The study, published in a new edition of the journal "Current Anthropology," challenges the popular notion that as nations and modern societies develop, there are less violence and war deaths.

While larger, modern-day societies may have a larger number of soldiers or combatants who die, they represent a smaller percentage of the total population, according to researchers.

However, smaller communities are at greater risk in times of war. "Rather than being more violent, people who live in small-scale societies are more vulnerable to a significant portion of their community being killed in warfare than those living in states because, as the old saying goes, 'there is safety in numbers,'" Dean Falk, a distinguished research professor of anthropology at Florida State University, was quoted as saying in a news release.

"We recognize, of course, that people living in all types of societies have the potential not only for violence -- but also for peace," she said.

War deaths for both small-scale and more modern state societies escalate upward as populations get larger, as has been found by Falk and Charles Hildebolt, a professor from the Washington University Medical School in St.
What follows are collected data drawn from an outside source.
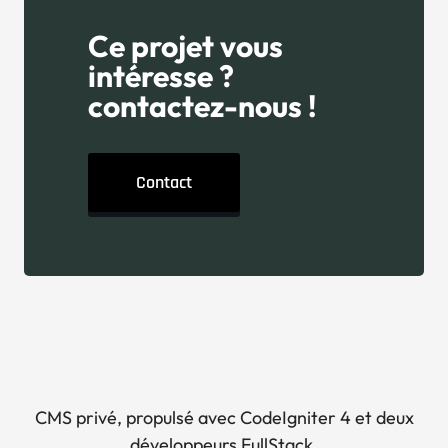
Ce projet vous
intéresse ?
contactez-nous !
Contact
CMS privé, propulsé avec CodeIgniter 4 et deux
développeurs FullStack.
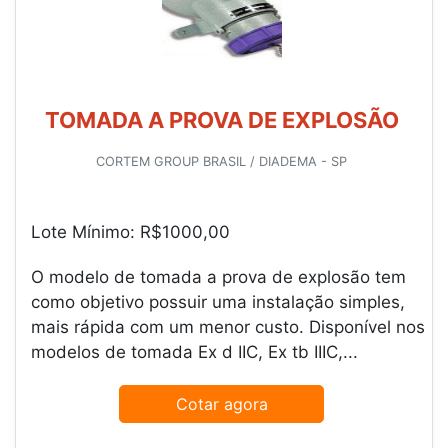
TOMADA A PROVA DE EXPLOSÃO
CORTEM GROUP BRASIL / DIADEMA - SP
Lote Mínimo: R$1000,00
O modelo de tomada a prova de explosão tem
como objetivo possuir uma instalação simples,
mais rápida com um menor custo. Disponível nos
modelos de tomada Ex d IIC, Ex tb IIIC,...
Cotar agora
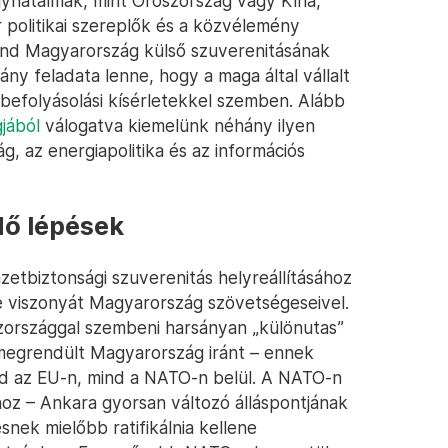
agyhatalmak, mint Oroszország vagy Kína,
politikai szereplők és a közvélemény
mind Magyarország külső szuverenitásának
y feladata lenne, hogy a maga által vállalt
n befolyásolási kísérletekkel szemben. Alább
jából
válogatva kiemelünk néhány ilyen
, az energiapolitika és az információs
dő lépések
emzetbiztonsági szuverenitás helyreállításához
 viszonyát Magyarország szövetségeseivel.
zországgal szembeni harsányan „különutas”
megrendült Magyarország iránt – ennek
d az EU-n, mind a NATO-n belül. A NATO-n
hoz – Ankara gyorsan változó álláspontjának
snek mielőbb ratifikálnia kellene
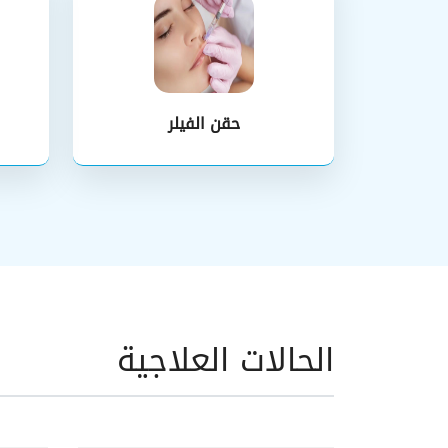
حقن الفيلر
الحالات العلاجية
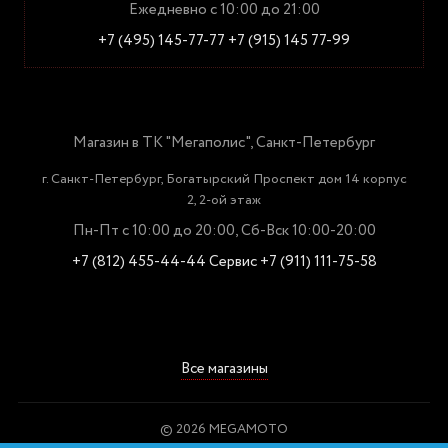
Ежедневно с 10:00 до 21:00
+7 (495) 145-77-77
+7 (915) 145 77-99
Магазин в ТК "Мегаполис", Санкт-Петербург
г. Санкт-Петербург, Богатырский Проспект дом 14 корпус
2, 2-ой этаж
Пн-Пт с 10:00 до 20:00, Сб-Вск 10:00-20:00
+7 (812) 455-44-44
Сервис +7 (911) 111-75-58
Все магазины
© 2026 MEGAMOTO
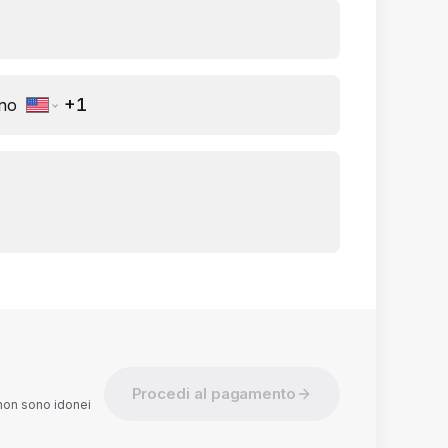
ono
Procedi al pagamento
i non sono idonei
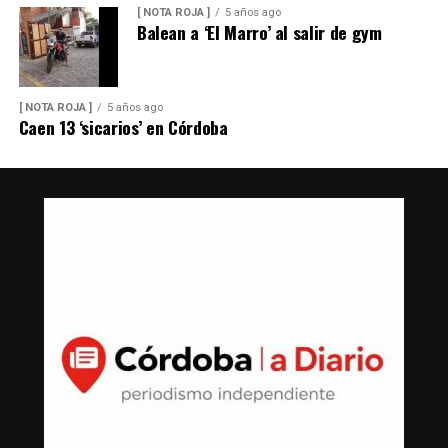
[ NOTA ROJA ]
5 años ago
Balean a ‘El Marro’ al salir de gym
[ NOTA ROJA ]
5 años ago
Caen 13 ‘sicarios’ en Córdoba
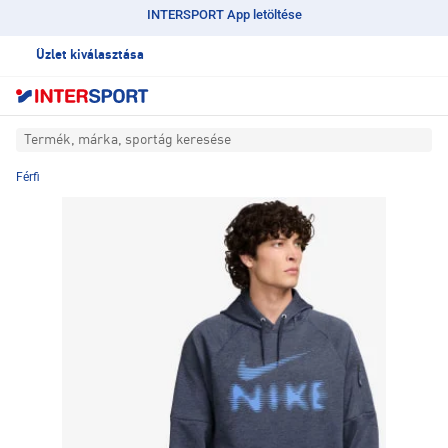
INTERSPORT App letöltése
Üzlet kiválasztása
Termék, márka, sportág keresése
Férfi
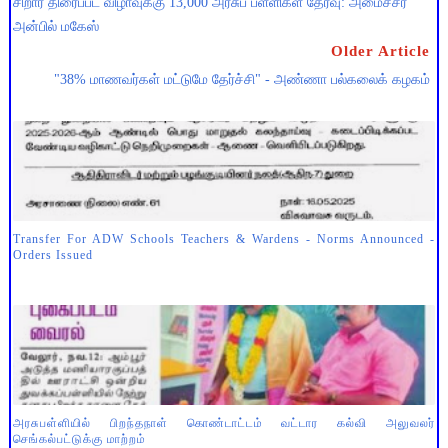
சிறார் திரைப்பட விழாவுக்கு 13,000 அரசுப் பள்ளிகள் தேர்வு: அமைச்சர்
அன்பில் மகேஸ்
Older Article
"38% மாணவர்கள் மட்டுமே தேர்ச்சி" - அண்ணா பல்கலைக் கழகம்
Transfer For ADW Schools Teachers & Wardens - Norms Announced -
Orders Issued
அரசுபள்ளியில் பிறந்தநாள் கொண்டாட்டம் வட்டார கல்வி அலுவலர்
செங்கல்பட்டுக்கு மாற்றம்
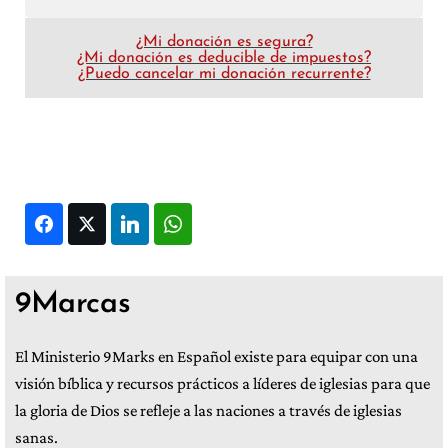
¿Mi donación es segura?
¿Mi donación es deducible de impuestos?
¿Puedo cancelar mi donación recurrente?
Facebook
Twitter
LinkedIn
WhatsApp
9Marcas
El Ministerio 9Marks en Español existe para equipar con una
visión bíblica y recursos prácticos a líderes de iglesias para que
la gloria de Dios se refleje a las naciones a través de iglesias
sanas.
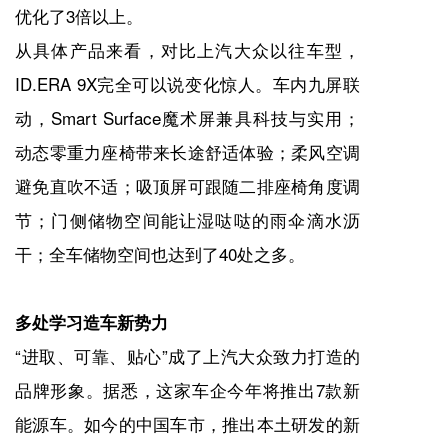
优化了3倍以上。
从具体产品来看，对比上汽大众以往车型，
ID.ERA 9X完全可以说变化惊人。车内九屏联
动，Smart Surface魔术屏兼具科技与实用；
动态零重力座椅带来长途舒适体验；柔风空调
避免直吹不适；吸顶屏可跟随二排座椅角度调
节；门侧储物空间能让湿哒哒的雨伞滴水沥
干；全车储物空间也达到了40处之多。
多处学习造车新势力
“进取、可靠、贴心”成了上汽大众致力打造的
品牌形象。据悉，这家车企今年将推出7款新
能源车。如今的中国车市，推出本土研发的新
Louis.

Part of that, they believe, is because of the innovations in weapons and military strategies associated with modern life.

In addition, people who live in modern-day nations are not less violent than their ancestors or people who currently live in small-scale hunting, gathering and horticultural societies. Instead of stone axes, there are now fighter planes and more sophisticated weaponry.

In this study, anthropologists analyzed data on population sizes and death from intergroup conflicts among 19 countries that fought in World War I, 22 countries that fought in World War II, 24 human non-states and 11 chimpanzee communities.

They included chimpanzees, Falk said, because they attack and kill individuals in other groups. The found that chimpanzees on a whole were less violent than humans, which researchers believed suggests that humans developed more severe forms of warfare compared to chimps.

Similar to humans, their annual average percentage of deaths declined as the population increased, according to the study.